● **Provided data**
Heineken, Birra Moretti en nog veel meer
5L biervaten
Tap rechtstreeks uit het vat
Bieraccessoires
---
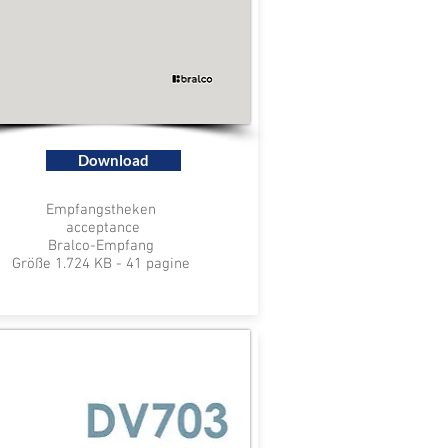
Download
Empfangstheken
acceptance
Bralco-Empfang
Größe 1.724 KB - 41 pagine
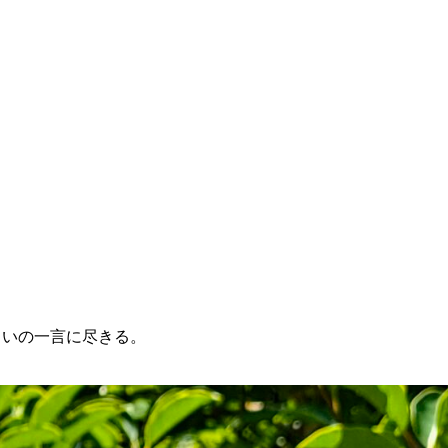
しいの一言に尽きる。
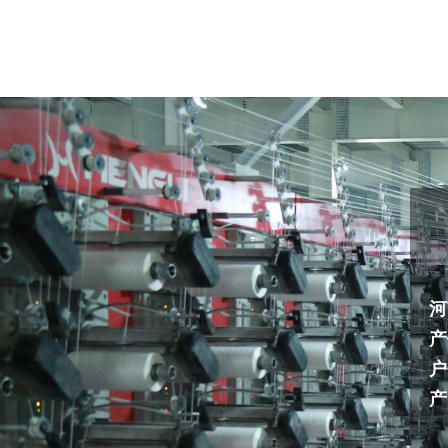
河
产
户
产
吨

● **Your assignment**
In the listing above, find the line with "Heineken, Birra Moretti en nog veel meer" and the line with "Bieraccessoires"; set down exactly those two lines and every line between them, nothing more.

● **Exercise solution**
Heineken, Birra Moretti en nog veel meer
5L biervaten
Tap rechtstreeks uit het vat
Bieraccessoires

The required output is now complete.